Schedule 13D

 

 

UNITED STATES

SECURITIES AND EXCHANGE COMMISSION

Washington, DC 20549

 

 

SCHEDULE 13D

(Rule 13d-101)

Information to be Included in Statements Filed Pursuant to §240.13d-1(a) and Amendments

Thereto Filed Pursuant to §240.13d-2(a)

Under the Securities Exchange Act of 1934

(Amendment No.    )*

 

 

IDI, Inc.

(Name of Issuer)

Common Stock, par value $0.0005 per share    

(Title of Class of Securities)

44938L108

(CUSIP Number)

Joshua B. Weingard, Esq.

IDI, Inc.

2650 North Military Trail, Suite 300

Boca Raton, Florida 33431

(561) 757-4000

(Name, Address and Telephone Number of Person Authorized to Receive Notices and Communications)

February 22, 2016

(Date of Event which Requires Filing of This Statement)

 

 

If the filing person has previously filed a statement on Schedule 13G to report the acquisition that is the subject of this Schedule 13D, and is filing this schedule because of §§240.13d-1(e), 240.13d-1(f) or 240.13d-1(g), check the following box  ¨.

 

 

Note.
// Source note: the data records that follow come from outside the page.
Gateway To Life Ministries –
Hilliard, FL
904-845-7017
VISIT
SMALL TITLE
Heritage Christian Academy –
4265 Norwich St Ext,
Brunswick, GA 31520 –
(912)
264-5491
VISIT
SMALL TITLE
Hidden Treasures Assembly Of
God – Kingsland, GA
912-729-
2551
Schedules filed in paper format shall include a signed original and five copies of the schedule, including all exhibits. See §240.13d-7 for other parties to whom copies are to be sent.

 

 

 

* The remainder of this cover page shall be filled out for a reporting person’s initial filing on this form with respect to the subject class of securities, and for any subsequent amendment containing information which would alter disclosures provided in a prior cover page.
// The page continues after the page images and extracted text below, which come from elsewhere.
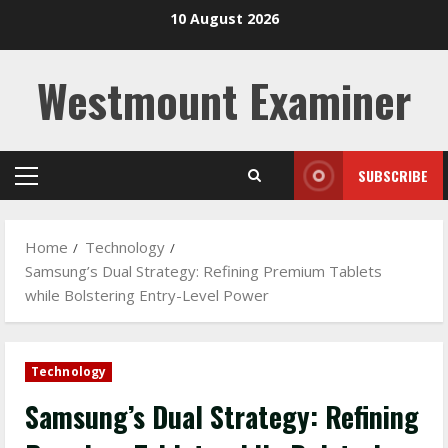
Skip
10 August 2026
to
content
Westmount Examiner
SUBSCRIBE
Primary
Menu
Home
Technology
Samsung’s Dual Strategy: Refining Premium Tablets
while Bolstering Entry-Level Power
Technology
Samsung’s Dual Strategy: Refining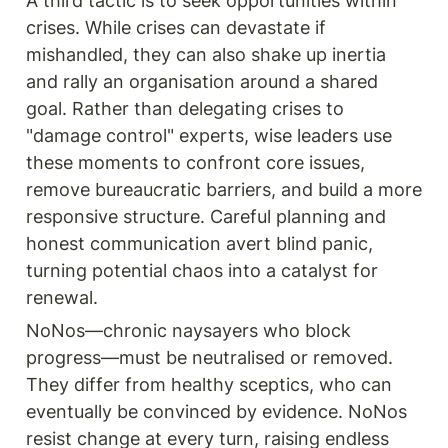
A third tactic is to seek opportunities within 
crises. While crises can devastate if 
mishandled, they can also shake up inertia 
and rally an organisation around a shared 
goal. Rather than delegating crises to 
"damage control" experts, wise leaders use 
these moments to confront core issues, 
remove bureaucratic barriers, and build a more 
responsive structure. Careful planning and 
honest communication avert blind panic, 
turning potential chaos into a catalyst for 
renewal.
NoNos—chronic naysayers who block 
progress—must be neutralised or removed. 
They differ from healthy sceptics, who can 
eventually be convinced by evidence. NoNos 
resist change at every turn, raising endless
The information required on the remainder of this cover page shall not be deemed to be “filed” for the purpose of Section 18 of the Securities Exchange Act of 1934 (“Act”) or otherwise subject to the liabilities of that section of the Act but shall be subject to all other provisions of the Act (however, see the Notes).

 

 

 


CUSIP No.  44938L108    Page 2 of 7

 

  1.  

NAMES OF REPORTING PERSONS

 

Matthew Conlin

  2.  

CHECK THE APPROPRIATE BOX IF A MEMBER OF A GROUP (see instructions)

(a)  ¨        (b)  x

 

  3.  

SEC USE ONLY

 

  4.  

SOURCE OF FUNDS (see instructions)

 

OO

  5.  

CHECK IF DISCLOSURE OF LEGAL PROCEEDINGS IS REQUIRED PURSUANT TO ITEMS 2(d) OR 2(e)    ¨

 

  6.  

CITIZENSHIP OR PLACE OF ORGANIZATION

 

United States

NUMBER OF

SHARES

 BENEFICIALLY 

OWNED BY

EACH

REPORTING

PERSON

WITH

   7.     

SOLE VOTING POWER

 

5,325,200

   8.     

SHARED VOTING POWER

 

2,000,000(1)

   9.     

SOLE DISPOSITIVE POWER

 

5,325,200

   10.     

SHARED DISPOSITIVE POWER

 

2,000,000(1)

11.  

AGGREGATE AMOUNT BENEFICIALLY OWNED BY EACH REPORTING PERSON

 

7,325,200(2)

12.  

CHECK IF THE AGGREGATE AMOUNT IN ROW (11) EXCLUDES CERTAIN SHARES (see instructions)         ¨

 

13.  

PERCENT OF CLASS REPRESENTED BY AMOUNT IN ROW (11)

 

18.7%(3)

14.  

TYPE OF REPORTING PERSON (see instructions)

 

IN

 

(1) Consists of 2,000,000 shares of the Company’s common stock which may be deemed held by the Reporting Person indirectly as a result of the Reporting Person’s membership in RSMC Partners, LLC (“RSMC”). The Reporting Person disclaims beneficial ownership of the shares held by RSMC except to the extent of any pecuniary interest in such shares.
(2) Excludes shares held by (i) any of the Separately Filing Group Members (as defined below) and (ii) any other stockholder party to the Stockholders’ Agreement (as defined below) not filing a Schedule 13D, as to which the Reporting Person disclaims beneficial ownership.
(3) Based on 39,211,586 shares of the Company’s common stock outstanding as of February 22, 2016.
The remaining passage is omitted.